Carefully place the cover slips onto the slides, then incubate the slides in a humid box with substrate solution for 10 minutes to overnight at 37 degrees Celsius. Check the development by looking at the slides from time to time under the microscope. When the development is ready, stop the reaction by transferring the slides into water.

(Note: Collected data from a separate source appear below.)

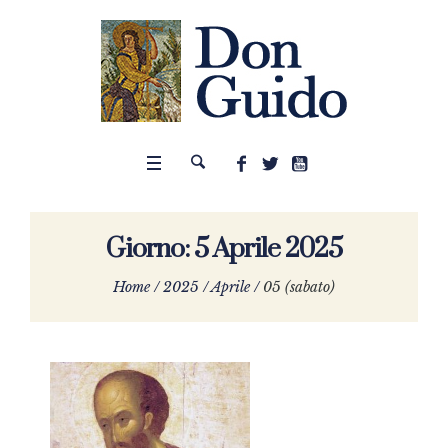
Giorno:
5 Aprile 2025
Home
/
2025
/
Aprile
/
05 (sabato)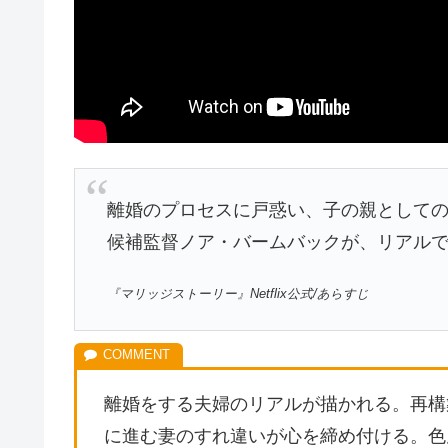
離婚のプロセスに戸惑い、子の親として
候補監督ノア・バームバックが、リアル
『マリッジストーリー』Netflix公式/あらすじ
離婚をする夫婦のリアルが描かれる。再構
に進む妻のすれ違いが心を締め付ける。色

For TSA detection, use a syringe to move the HNPP/Fast Red substrate from the syringe filter, then add 100 microliters of HNPP/Fast Red substrate to each slide covered with a cover slip. After that, incubate the slides for 30 minutes with HNPP/Fast Red substrate at room temperature. After 30 minutes, remove the cover slips carefully and wash the slides three times for five minutes in one X TBS supplemented with 0.05%TWEEN 20.
Incubate the slides with 100 microliters of TSA substrate per covered slide for 10 minutes at room temperature. Remove the cover slips carefully and wash the slides three times for five minutes in one X TBS supplemented with 0.05%TWEEN 20 before embedding the slides in PBS glycerol. For chromogenic detection, observe the tissue sections using an optical microscope.
Shown here are the labeling pattern of LmigOR1 and LmigORco antisense probe on the consecutive sections of locust antenna. Here are the labeling pattern of LmigORco and LmigOR2 antisense probe on the consecutive sections of locust antenna. The illustration of the occasionally labeled dendritic-like structures are shown here.
For TSA detection, observe the tissue sections using a confocal microscope. Here, two color in situ hybridization was performed on the longitudinal antennal section to illustrate the expression of LmigOR1 and LmigORco. Localization of LmigOR1 expressing cells in cell clusters expressing LmigORco confirmed its neural identity, and here is a close view of the boxed areas.
Occasionally labeled dendritic-like structure is indicated by an arrow, and the circled areas indicate the olfactory receptor neurons cluster expressing LmigORco and sharing the same sensillum.